The United Nations peacekeeping and crime fighting divisions today launched a joint action plan to further strengthen their cooperation in the battle against drugs and crime, particularly in West Africa, which has become a hub in the illegal narcotics network from South America to Europe.
The UN Office on Drugs and Crime (UNODC) and the Department of Peacekeeping Operations (DPKO) have mandates and comparative advantages that complement each other, UNODC Executive Director Yury Fedotov told a news conference at which he signed the cooperation agreement with the head of DPKO, Under-Secretary-General Alain Le Roy.
“This complementarity enhances the impact of both of our departments and the efforts to strengthen peace and stability and support the United Nations security and development agenda,” Mr. Fedotov said, giving West Africa as an example.
“Organized crime has turned this region into a hub for the traffic in illegal drugs, weapons and contraband goods. Criminals are exploiting West Africa’s strategic location, porous borders, weak governments and institutions, widespread poverty, corruption.”
It is estimated that at least 50 tons of cocaine transit West Africa annually, heading north to European cities, where they are worth almost $2 billion on the streets.
In Guinea-Bissau, joint action by the two divisions supports a national counter-narcotic plan and security sector reform, Mr.
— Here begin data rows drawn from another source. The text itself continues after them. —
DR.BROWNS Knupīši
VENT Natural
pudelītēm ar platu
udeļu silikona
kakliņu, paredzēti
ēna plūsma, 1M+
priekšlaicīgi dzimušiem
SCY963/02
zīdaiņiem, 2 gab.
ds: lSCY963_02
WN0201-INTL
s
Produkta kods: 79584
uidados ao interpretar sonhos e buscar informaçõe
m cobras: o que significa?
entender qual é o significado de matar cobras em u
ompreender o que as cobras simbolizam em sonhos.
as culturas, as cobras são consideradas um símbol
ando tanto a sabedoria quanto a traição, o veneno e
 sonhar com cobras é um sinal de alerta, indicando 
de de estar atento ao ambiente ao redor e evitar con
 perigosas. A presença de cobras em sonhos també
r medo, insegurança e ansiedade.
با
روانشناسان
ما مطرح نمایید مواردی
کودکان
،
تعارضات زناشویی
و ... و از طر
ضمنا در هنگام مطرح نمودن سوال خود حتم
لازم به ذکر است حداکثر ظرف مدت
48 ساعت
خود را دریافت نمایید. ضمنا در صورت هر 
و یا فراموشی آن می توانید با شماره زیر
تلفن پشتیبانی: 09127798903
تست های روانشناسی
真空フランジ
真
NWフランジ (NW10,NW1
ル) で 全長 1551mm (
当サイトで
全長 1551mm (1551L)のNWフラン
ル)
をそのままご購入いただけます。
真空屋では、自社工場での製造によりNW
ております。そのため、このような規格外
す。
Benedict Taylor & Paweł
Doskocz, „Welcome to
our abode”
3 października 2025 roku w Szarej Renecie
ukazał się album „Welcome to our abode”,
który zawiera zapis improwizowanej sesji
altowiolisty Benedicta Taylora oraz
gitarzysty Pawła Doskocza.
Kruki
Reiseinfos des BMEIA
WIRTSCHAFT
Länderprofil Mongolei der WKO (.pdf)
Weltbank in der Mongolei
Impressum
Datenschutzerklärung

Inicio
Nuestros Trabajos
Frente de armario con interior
Fedotov said, noting that UNODC has also provided $4 million for the West Africa Coast Initiative, in which it has teamed up with DPKO, the UN Department of Political Affairs (DPA), the UN Office for West Africa (UNOWA), the Economic Community of West African States (ECOWAS) and Interpol to fight ship-borne drug smuggling.
Traffickers are also using planes to replace camel caravans in their circuitous routes across West Africa. In 2009, investigators found the debris of a Boeing 727 jet in the Gao region of Mali, an area plagued by insurgency and terrorism.
UNODC officials say drug trails crisscross West and East Africa, with cocaine pouring into the west, and 30 to 35 tons of Afghan heroin trafficked annually into the east, and the Sahara becoming “a free economic zone” for all sorts of trafficking, whether drugs, migrants, guns, natural resources or hazardous waste, mainly due to the chaotic situation in Somalia.
The two illicit streams meet in the Sahara, creating new trafficking routes across Chad, Niger and Mali, with cocaine and heroin becoming a new sort of currency, being traded at par.
The discovery of seven laboratories in Guinea a year ago shows that West Africa is also becoming a producer of the synthetic drug amphetamine and of crystal cocaine refined from the base paste.
“Our combined efforts to build peace and security in post-conflict regions will benefit women and men, families and children who now live in fear of becoming victims of drug traffickers or other criminals,” Mr. Fedotov said. “Together we can help build and restore communities that are safe, healthy and just and that would be the best reward for us.”
Mr. Le Roy, too, stressed the “many ways we can strengthen our capacity in the rule of law” to fight drugs and crime while keeping and building peace in conflict-stricken regions.